# V02 Max Model Experiments
##### Andrew Lefebvre and Adam Cabral

### Here we test multiple different regression methods and compare their results to find the best to use.

In [2]:
import pandas as pd
from sklearn.metrics import r2_score
from sklearn.model_selection import GridSearchCV

In [3]:
test_df = pd.read_csv("./data/rawData/sbj_1_I.csv")
df = pd.read_csv("./data/concatedData/combined_csv.csv")
df.drop(['Cadence', 'Power'], axis=1, inplace=True)
test_df.drop(['Cadence', 'Power'], axis=1, inplace=True)

In [4]:
df.head()

Unnamed: 0,time,Oxygen,HR,RF
0,2,742.4,73.2,16.8
1,3,737.5,73.5,16.0
2,4,729.261905,73.642857,15.404762
3,5,718.9375,73.6875,14.9375
4,6,707.222222,73.666667,14.555556


In [5]:
df.describe()

Unnamed: 0,time,Oxygen,HR,RF
count,194331.0,194331.0,194331.0,194331.0
mean,1209.727774,2313.769284,127.814212,29.158271
std,764.841905,1272.320962,35.887111,9.604156
min,0.0,105.273333,45.394286,5.927273
25%,529.0,1096.75,101.0,22.3
50%,1168.0,2282.083333,129.9,28.2
75%,1843.0,3307.95,157.55,35.05
max,3133.0,5988.45,204.6,172.3


In [6]:
train_feat_df = df.drop(['Oxygen'], axis=1)
train_targ_df = df['Oxygen']

test_feat_df = test_df.drop(['Oxygen'], axis=1)
test_targ_df = test_df['Oxygen']

## Models to be tested:
##### 1. KNN Regression


In [None]:
from sklearn.neighbors import KNeighborsRegressor

KNN_Parameters = {'n_neighbors': [i for i in range(1,100)]}
neigh_regr = GridSearchCV(KNeighborsRegressor(), KNN_Parameters, verbose = 1, n_jobs = 4)
neigh_regr.fit(train_feat_df, train_targ_df)


In [None]:
test_pred_targ = neigh_regr.predict(test_feat_df)
print("Predicted Max Oxygen: ", test_pred_targ.max(), "Actual Max Oxygen: ", test_targ_df.max())

In [None]:
r2_score(test_pred_targ,test_targ_df)

##### 2. Linear Regression

In [None]:
from sklearn.linear_model import LinearRegression
lin_regr = LinearRegression(n_jobs = 4)
lin_regr.fit(train_feat_df, train_targ_df)

In [None]:
LinearR_pred_targ = lin_regr.predict(test_feat_df)
print("Predicted Max Oxygen: ", LinearR_pred_targ.max(), "Actual Max Oxygen: ", test_targ_df.max())

In [None]:
r2_score(LinearR_pred_targ,test_targ_df)

##### 3. Support Vector Machine

In [None]:
from sklearn import svm
# svm_regr = svm.SVR()
svm_parameters = {'kernel':('linear', 'rbf'), 'C':[1, 10]}
 
svm_regr = GridSearchCV(svm.SVR(), svm_parameters, verbose = 3, n_jobs = 4)
svm_regr.fit(train_feat_df, train_targ_df)

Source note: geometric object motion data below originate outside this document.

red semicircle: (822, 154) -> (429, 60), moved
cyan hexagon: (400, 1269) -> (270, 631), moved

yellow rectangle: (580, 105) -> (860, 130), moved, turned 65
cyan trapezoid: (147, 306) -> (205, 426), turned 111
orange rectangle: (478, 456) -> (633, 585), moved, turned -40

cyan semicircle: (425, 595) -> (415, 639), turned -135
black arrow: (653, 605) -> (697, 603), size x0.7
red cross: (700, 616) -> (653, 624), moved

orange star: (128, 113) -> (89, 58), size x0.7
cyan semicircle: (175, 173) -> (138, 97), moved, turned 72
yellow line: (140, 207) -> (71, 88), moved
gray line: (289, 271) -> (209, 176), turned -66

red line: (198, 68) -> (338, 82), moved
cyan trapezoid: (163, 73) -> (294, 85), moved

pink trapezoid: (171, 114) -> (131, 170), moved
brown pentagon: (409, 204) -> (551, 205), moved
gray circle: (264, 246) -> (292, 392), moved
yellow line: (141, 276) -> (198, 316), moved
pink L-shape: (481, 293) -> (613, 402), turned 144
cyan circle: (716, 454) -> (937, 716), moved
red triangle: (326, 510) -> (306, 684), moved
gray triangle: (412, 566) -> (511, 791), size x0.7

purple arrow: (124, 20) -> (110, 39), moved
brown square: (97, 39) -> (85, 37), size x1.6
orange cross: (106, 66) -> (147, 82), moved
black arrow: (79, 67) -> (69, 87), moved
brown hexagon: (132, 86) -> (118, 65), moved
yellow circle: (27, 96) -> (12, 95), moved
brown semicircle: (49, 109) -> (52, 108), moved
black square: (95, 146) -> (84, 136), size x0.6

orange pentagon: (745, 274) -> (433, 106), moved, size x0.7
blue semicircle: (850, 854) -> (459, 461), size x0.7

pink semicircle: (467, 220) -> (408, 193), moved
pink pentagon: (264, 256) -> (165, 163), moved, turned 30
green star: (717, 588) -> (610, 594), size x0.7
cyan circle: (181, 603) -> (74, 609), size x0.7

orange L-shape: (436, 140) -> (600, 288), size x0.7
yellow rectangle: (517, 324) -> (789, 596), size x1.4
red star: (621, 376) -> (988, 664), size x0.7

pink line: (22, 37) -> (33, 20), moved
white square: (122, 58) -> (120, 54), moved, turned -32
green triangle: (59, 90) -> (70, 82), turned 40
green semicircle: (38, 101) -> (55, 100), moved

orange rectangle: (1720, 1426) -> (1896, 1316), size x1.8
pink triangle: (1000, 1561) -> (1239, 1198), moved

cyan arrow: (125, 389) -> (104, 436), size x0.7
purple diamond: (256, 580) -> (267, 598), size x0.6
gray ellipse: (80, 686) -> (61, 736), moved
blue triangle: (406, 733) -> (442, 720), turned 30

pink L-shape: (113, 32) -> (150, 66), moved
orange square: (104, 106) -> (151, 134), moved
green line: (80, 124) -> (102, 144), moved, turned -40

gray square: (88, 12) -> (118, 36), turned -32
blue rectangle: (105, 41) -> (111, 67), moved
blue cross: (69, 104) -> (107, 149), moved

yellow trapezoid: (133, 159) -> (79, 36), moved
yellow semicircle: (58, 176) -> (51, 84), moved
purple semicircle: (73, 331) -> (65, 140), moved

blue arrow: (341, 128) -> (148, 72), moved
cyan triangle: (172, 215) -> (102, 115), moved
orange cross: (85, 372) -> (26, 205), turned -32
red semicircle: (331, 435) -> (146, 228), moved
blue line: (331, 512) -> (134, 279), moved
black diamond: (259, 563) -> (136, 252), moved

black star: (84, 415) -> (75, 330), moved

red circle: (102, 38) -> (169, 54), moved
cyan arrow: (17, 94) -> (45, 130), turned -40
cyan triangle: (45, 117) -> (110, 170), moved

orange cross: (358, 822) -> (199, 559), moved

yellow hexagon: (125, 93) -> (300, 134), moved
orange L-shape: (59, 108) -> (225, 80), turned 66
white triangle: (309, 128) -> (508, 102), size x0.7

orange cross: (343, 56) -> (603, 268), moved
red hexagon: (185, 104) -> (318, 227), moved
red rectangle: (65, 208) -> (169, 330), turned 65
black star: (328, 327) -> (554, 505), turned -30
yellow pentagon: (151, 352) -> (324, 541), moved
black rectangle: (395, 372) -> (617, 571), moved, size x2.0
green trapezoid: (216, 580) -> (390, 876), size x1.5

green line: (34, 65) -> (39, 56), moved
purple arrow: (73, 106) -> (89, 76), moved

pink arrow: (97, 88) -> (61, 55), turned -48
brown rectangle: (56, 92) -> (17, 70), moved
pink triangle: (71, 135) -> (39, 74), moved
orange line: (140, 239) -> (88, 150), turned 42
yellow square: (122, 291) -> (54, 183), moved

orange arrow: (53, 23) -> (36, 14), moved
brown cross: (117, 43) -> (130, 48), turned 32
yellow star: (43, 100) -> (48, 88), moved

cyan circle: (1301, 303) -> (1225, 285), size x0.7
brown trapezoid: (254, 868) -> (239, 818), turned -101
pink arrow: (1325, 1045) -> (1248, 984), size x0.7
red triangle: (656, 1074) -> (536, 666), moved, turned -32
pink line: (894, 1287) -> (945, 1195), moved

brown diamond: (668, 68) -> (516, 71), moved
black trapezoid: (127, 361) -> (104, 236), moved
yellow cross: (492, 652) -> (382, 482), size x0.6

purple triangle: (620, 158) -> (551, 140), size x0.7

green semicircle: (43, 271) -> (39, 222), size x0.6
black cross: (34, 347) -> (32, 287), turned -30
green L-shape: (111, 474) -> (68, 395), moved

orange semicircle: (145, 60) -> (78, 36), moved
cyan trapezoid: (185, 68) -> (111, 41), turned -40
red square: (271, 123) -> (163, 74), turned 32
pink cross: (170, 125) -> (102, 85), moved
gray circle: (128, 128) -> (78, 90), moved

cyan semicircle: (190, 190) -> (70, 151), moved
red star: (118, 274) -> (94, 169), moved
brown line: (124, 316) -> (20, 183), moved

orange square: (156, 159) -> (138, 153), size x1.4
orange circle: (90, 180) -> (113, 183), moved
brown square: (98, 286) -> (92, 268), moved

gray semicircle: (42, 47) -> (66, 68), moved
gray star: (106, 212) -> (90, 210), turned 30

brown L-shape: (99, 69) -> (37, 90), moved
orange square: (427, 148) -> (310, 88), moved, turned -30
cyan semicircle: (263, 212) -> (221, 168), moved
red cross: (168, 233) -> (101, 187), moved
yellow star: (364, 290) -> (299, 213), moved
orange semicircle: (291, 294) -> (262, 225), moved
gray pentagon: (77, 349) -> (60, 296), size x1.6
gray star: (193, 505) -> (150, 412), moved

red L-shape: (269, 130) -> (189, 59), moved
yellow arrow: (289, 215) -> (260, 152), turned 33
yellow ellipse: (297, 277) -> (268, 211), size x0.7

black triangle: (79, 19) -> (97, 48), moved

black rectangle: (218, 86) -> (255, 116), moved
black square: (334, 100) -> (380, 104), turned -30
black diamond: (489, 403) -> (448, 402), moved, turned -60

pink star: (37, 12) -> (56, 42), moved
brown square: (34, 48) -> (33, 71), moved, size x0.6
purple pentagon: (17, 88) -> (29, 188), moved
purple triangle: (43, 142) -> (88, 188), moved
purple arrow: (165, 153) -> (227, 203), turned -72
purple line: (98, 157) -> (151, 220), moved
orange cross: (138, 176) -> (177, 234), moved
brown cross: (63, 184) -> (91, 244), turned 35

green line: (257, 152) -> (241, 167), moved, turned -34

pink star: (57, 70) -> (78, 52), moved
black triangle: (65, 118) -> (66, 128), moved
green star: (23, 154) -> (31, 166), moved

Fitting 5 folds for each of 4 candidates, totalling 20 fits


[Parallel(n_jobs=4)]: Using backend LokyBackend with 4 concurrent workers.


In [None]:
svm_pred = smv_regr.predict(test_feat_df)
print("Predicted Max Oxygen: ", svm_pred.max(), "Actual Max Oxygen: ", test_targ_df.max())

In [None]:
r2_score(svm_pred,test_targ_df)

##### 4. MLP Regressor

In [7]:
from sklearn.neural_network import MLPRegressor

In [9]:
mlp_regr = MLPRegressor(random_state=1, max_iter=300, solver='sgd', verbose=True).fit(train_feat_df, train_targ_df)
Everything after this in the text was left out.